Hukuk düzenleri tutuklamanın zararlı neticelerini ortadan kaldırmak için alternatif tedbirler öngörmüştür. Tutuklama tedbirine başvurmaksızın elektronik kelepçeli adli kontrol tedbiri uygulayarak sanığı kontrol altında tutmak, yargılamayı yapmak, böylece tutuklamanın amacına ulaşmak mümkündür (CMK md. 109).
ADLİ KONTROL VE TUTUKLAMA
Belediye başkanları halkın iradesi ile seçilmiş kişilerdir. Tutuklanmaları görevlerini icraya engel olmaktadır. Tutuklama tedbiri halkın seçme hakkını ihlal etmektedir. Oysa adli kontrol tedbiri ile başkan görevini icra edebilecektir. Bu nedenle tutuklama tedbiri orantısızdır; adli kontrol tedbiri orantılıdır, daha adildir. Ayrıca tutuklu başkanlardan ciddi şekilde sağlık sorunları olan ve tedavi görenler de vardır. Seçilmiş olmaları ve sağlıklarının bozuk olması tutuklama tedbirini orantısız hale getirmektedir. Yaşam hakkının, seçme ve seçilme hakkının ihlali sayılacaktır. Oysa adli kontrol tedbiri daha orantılı olacaktır.
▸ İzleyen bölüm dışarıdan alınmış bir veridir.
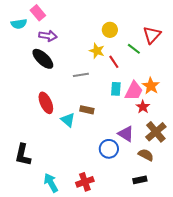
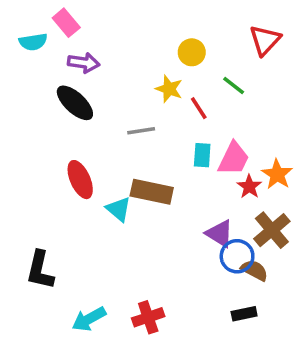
red triangle: (152, 35) -> (265, 40), moved
orange star: (151, 86) -> (277, 174), moved
brown rectangle: (87, 110) -> (152, 192), size x1.6
blue circle: (109, 149) -> (237, 256), moved
cyan arrow: (51, 183) -> (89, 319), turned -90

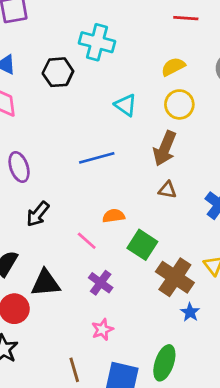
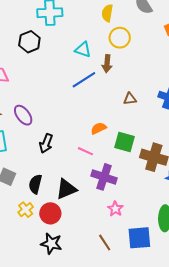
yellow semicircle: (173, 67) -> (107, 13), turned -36
brown arrow: (165, 148) -> (107, 64), moved, size x0.7
blue line: (97, 158) -> (84, 80), moved
purple cross: (101, 283) -> (104, 177), size x1.4

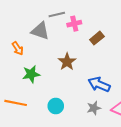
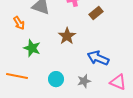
green star: (31, 74) -> (32, 48), turned 30
gray star: (94, 108) -> (84, 81), moved

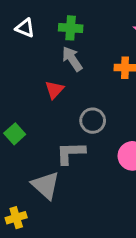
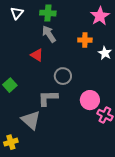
white triangle: (25, 28) -> (17, 13), turned 48
red triangle: (54, 90) -> (37, 55), turned -40

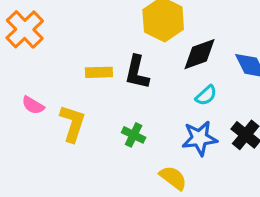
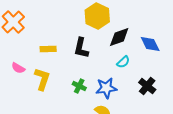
yellow rectangle: (99, 72) -> (48, 49), moved
blue star: (200, 138) -> (106, 88), moved

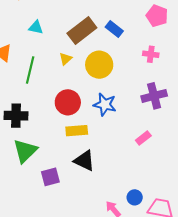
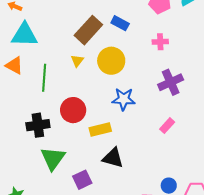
cyan triangle: (36, 27) -> (25, 35), moved, size x1.8
red circle: (68, 102) -> (73, 110), moved

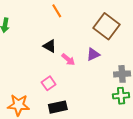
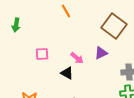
black triangle: (50, 46) -> (67, 73), moved
pink square: (49, 83) -> (42, 54), moved, turned 32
Ayrıca iç hukukumuzu oluşturan Avrupa normlarına göre hak ihlali yapan tedbir demokratik bir ülkede son çare olarak uygulanır. Somut olayda tutuklama tedbirini uygulamak son çare değildir. Adli kontrol tedbiri çok daha isabetlidir.
Kamu idarelerinde rüşvet verildiği, ihaleye fesat karıştırıldığı, tüm belediyelerde imar yolsuzluğu olduğu hep söylenir. Soruşturmaların sadece CHP’li belediyelere yönelik olması, siyasi saiklerle yapıldığının göstergesidir. Amaç muhalifleri itibarsızlaştırarak yıpratmaktır. Ancak bu hesap tutmayacaktır. “Çarıklı erkan” iktidarın rakibini hapse attığının farkındadır ve mazlumun yanındadır. Başkanların tutuklanması siyasi husumeti artıracak ve adliyeyi itibarsızlaştıracaktır. Ancak iktidarlar geçicidir. Gün gelir devir değişir. Başkanların hukuksuz yargılandıkları ortaya çıkar.